Potentiellement, c’est énorme comme perte pour une boîte étatique qui se targue d’avoir investi dans la formation, sauf que paradoxalement ce départ précipité et massif des meilleurs « enfants de la télé » ou du moins de ceux qui se sont fait un nom et donc considérés parmi les plus qualifiés et les plus expérimentés semble n’avoir jamais dérangé la quiétude d’une chaîne nationale plus soucieuse de se mettre sous la coupe du Pouvoir qu’à répondre aux impératifs d’une activité télévisuelle moderne, voire contemporaine avec tout ce que cela suppose comme adaptation aux réalités sociales, culturelles, politiques…

Si le téléspectateur algérien trouve que sa télé est déprimante, les transfuges de l’Unique qui se sont fait une place de choix au sein des chaînes arabes comme El Jazeera, Al Hurra, ANN, MBC ou Dubai TV s’accordent à dire que c’est de l’intérieur que les choses ne cessent de se dégrader à force de « verrouillage ». Terme qui est revenu souvent dans l’argumentation de Brahim Brahimi pour qui cette « ruée vers l’Est » des journalistes algériens est la résultante directe de la fermeture des médias publics à la qualité et aux compétences, des médias donc réduits à ne fonctionner que par degré de docilité et d’accointances.

Conséquences : sur le plan professionnel, c’est catastrophique et l’arrivée des opportunistes a fini par isoler les plus méritants, dira Mourad Chebine qui pense que la qualité technique et artistique des productions de la télévision nationale s’éloigne de plus en plus des critères internationaux. « La télé chez nous est devenue un moyen pour faire fortune dès lors que des sociétés privées produisent n’importe quoi et vendent à coups de millions de dinars.

En 1990 on était en avance par rapport aux pays arabes, c’est loin d’être le cas maintenant », avouera encore l’ex-animateur de l’émission politique mais néanmoins populaire à succès « Face à la presse » qui dirige depuis deux ans la rédaction de la chaîne américaine Al Hurrah après avoir fait les beaux jours de Dubai TV. Dans les propos de ce journaliste qui avait conquis une forte popularité grâce à son sérieux et son courage pendant la sanglante période du FIS qui l’avait d’ailleurs porté sur sa liste noire, il y a une note d’amertume qui résume bien le gâchis qui affecte le monde de la télé version algérienne.

A voir nos meilleurs journalistes et professionnels des médias lourds de manière générale partir sous d’autres cieux, non pas pour se remplir les poches, mais simplement pour pratiquer librement et dans de bonnes conditions leur job, révèle la profonde déliquescence du système de gestion dans laquelle se complaît l’Unique, un système qui selon les anciens de la maison privilégie le carriérisme à outrance au détriment du talent.
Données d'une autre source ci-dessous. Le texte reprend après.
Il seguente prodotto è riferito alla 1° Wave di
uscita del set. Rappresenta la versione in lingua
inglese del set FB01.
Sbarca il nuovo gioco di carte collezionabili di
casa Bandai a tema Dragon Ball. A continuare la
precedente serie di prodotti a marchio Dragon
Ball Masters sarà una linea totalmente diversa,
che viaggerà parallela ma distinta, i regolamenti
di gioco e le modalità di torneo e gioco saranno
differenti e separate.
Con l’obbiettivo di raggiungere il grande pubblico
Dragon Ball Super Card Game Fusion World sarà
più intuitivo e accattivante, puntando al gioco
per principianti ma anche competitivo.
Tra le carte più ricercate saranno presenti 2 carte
Comment pourrait-on alors imaginer une télévision nationale dynamique, captivante, à l’écoute de ses téléspectateurs quand la seule motivation est celle de faire du remplissage et servir de caisse de résonance au discours politique dominant. C’est la politique qui étouffe la créativité, diront les spécialistes à partir du moment où l’Unique ne représente qu’un instrument de propagande pour consolider dans ses fondements idéologiques ce discours.

A quoi donc sert d’avoir de talentueux éléments si on les empêche de s’exprimer. Les « exilés » ont bien fait de partir puisqu’ils ont connu considération professionnelle et meilleur standing social. Sans eux, la vie a continué à tourner du côté du boulevard des Martyrs, mais dans un sens giratoire opposé.